Engie dans la tourmente en Belgique

L'action du groupe aérien franco-néerlandais Air France-KLM a évolué en dents de scie cette semaine. Selon plusieurs sources syndicales, des réunions se sont tenues mercredi et devaient se poursuivre avec les organisations représentatives sur les propositions de la direction de hausses de salaires (2% pour chacune des années 2018 et 2019). Pour être signé, l'accord doit obtenir l'aval de la majorité des organisations représentatives.

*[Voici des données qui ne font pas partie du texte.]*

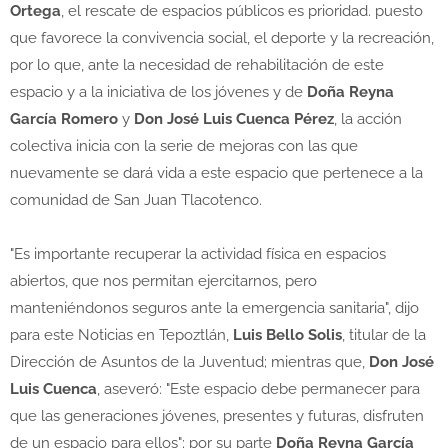
Ortega
, el rescate de espacios públicos es prioridad. puesto
que favorece la convivencia social, el deporte y la recreación,
por lo que, ante la necesidad de rehabilitación de este
espacio y a la iniciativa de los jóvenes y de
Doña Reyna
García Romero
y
Don José Luis Cuenca Pérez
, la acción
colectiva inicia con la serie de mejoras con las que
nuevamente se dará vida a este espacio que pertenece a la
comunidad de San Juan Tlacotenco.
"Es importante recuperar la actividad física en espacios
abiertos, que nos permitan ejercitarnos, pero
manteniéndonos seguros ante la emergencia sanitaria", dijo
para este Noticias en Tepoztlán,
Luis Bello Solis
, titular de la
Dirección de Asuntos de la Juventud; mientras que,
Don José
Luis Cuenca
, aseveró: "Este espacio debe permanecer para
que las generaciones jóvenes, presentes y futuras, disfruten
de un espacio para ellos"; por su parte
Doña Reyna García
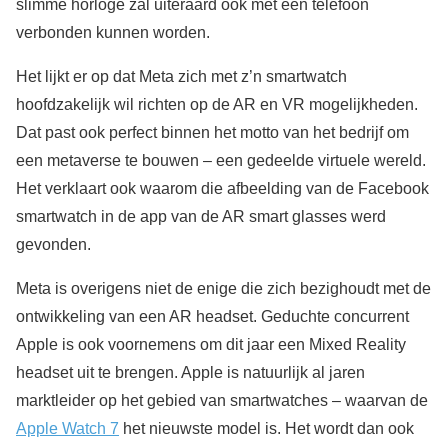
slimme horloge zal uiteraard ook met een telefoon
verbonden kunnen worden.
Het lijkt er op dat Meta zich met z’n smartwatch
hoofdzakelijk wil richten op de AR en VR mogelijkheden.
Dat past ook perfect binnen het motto van het bedrijf om
een metaverse te bouwen – een gedeelde virtuele wereld.
Het verklaart ook waarom die afbeelding van de Facebook
smartwatch in de app van de AR smart glasses werd
gevonden.
Meta is overigens niet de enige die zich bezighoudt met de
ontwikkeling van een AR headset. Geduchte concurrent
Apple is ook voornemens om dit jaar een Mixed Reality
headset uit te brengen. Apple is natuurlijk al jaren
marktleider op het gebied van smartwatches – waarvan de
Apple Watch 7
het nieuwste model is. Het wordt dan ook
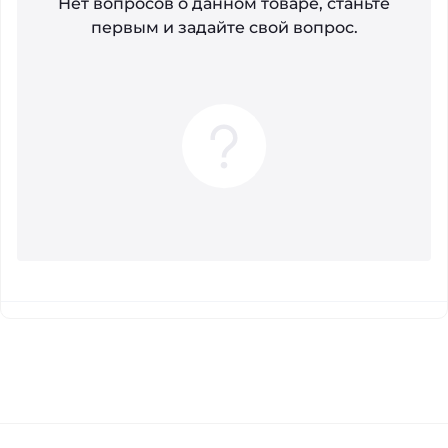
Нет вопросов о данном товаре, станьте
первым и задайте свой вопрос.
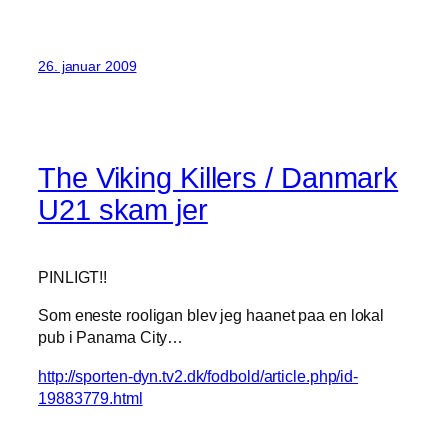
26. januar 2009
The Viking Killers / Danmark
U21 skam jer
PINLIGT!!
Som eneste rooligan blev jeg haanet paa en lokal
pub i Panama City…
http://sporten-dyn.tv2.dk/fodbold/article.php/id-
19883779.html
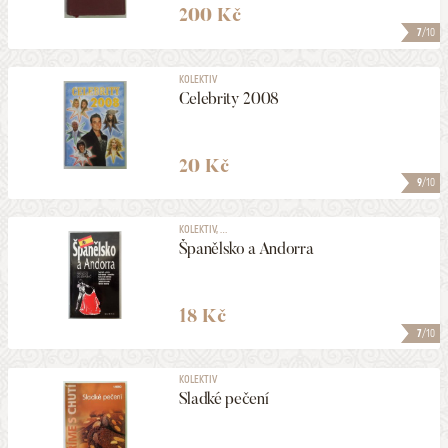
200 Kč
7
/10
KOLEKTIV
Celebrity 2008
20 Kč
9
/10
KOLEKTIV, ...
Španělsko a Andorra
18 Kč
7
/10
KOLEKTIV
Sladké pečení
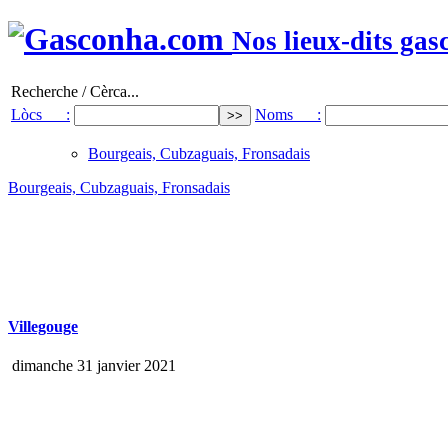
Nos lieux-dits gas
Recherche / Cèrca...
Lòcs :
Noms :
Bourgeais, Cubzaguais, Fronsadais
Bourgeais, Cubzaguais, Fronsadais
Villegouge
dimanche 31 janvier 2021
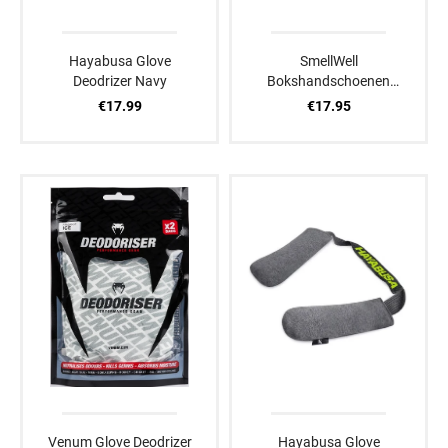
Hayabusa Glove
SmellWell
Deodrizer Navy
Bokshandschoenen
Verfrissers Active XL
€17.99
€17.95
Roze
Venum Glove Deodrizer
Hayabusa Glove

Depuis son arrivée mi-septembre, le directeur général exécutif d'Air France-KLM, Benjamin Smith, a multiplié les rencontres avec les syndicats d'Air France, après les grèves de cette année qui ont coûté 335 millions d'euros au groupe et entraîné en mai la démission de son prédécesseur Jean-Marc Janaillac.

Le groupe Engie, dont le titre affiche une perte de 17 % depuis le début de l’année, avec un management très contesté est pour l’instant dans l’œil du cyclone en Belgique. La filiale belge du groupe énergétique français, Electrabel, fait face à une situation difficile, dans la mesure où un seul de ses sept réacteurs nucléaires sur les sept que compte le pays est actuellement en service, dans la centrale de Doel, près d'Anvers. Le parc nucléaire belge vieillissant est empêtré depuis des mois dans d'importants problèmes de sécurité (béton effrité, fuite...) qui ont provoqué des arrêts de tranches. Si bien qu’une partie de la classe politique et de l'opinion publique redoute une pénurie d'électricité et le gouvernement a attaqué Engie à plusieurs reprises ces derniers jours.

Engie promet de réaliser les travaux nécessaires le plus rapidement possible tout en privilégiant la sûreté nucléaire qui reste évidemment la priorité absolue. Le groupe français vise une remise en service de deux autres réacteurs de la centrale de Doel le 10 décembre et le 31 décembre respectivement, sous réserve du feu vert de l'Agence fédérale de contrôle nucléaire. Ajouté à l'un des réacteurs de l'autre centrale, celle de Thiange, qui doit également redémarrer le 17 novembre après un arrêt programmé, et à un quatrième à Doel qui doit être remis en service le 15 décembre, ce sont donc cinq réacteurs qui devraient fonctionner à la fin de l'année.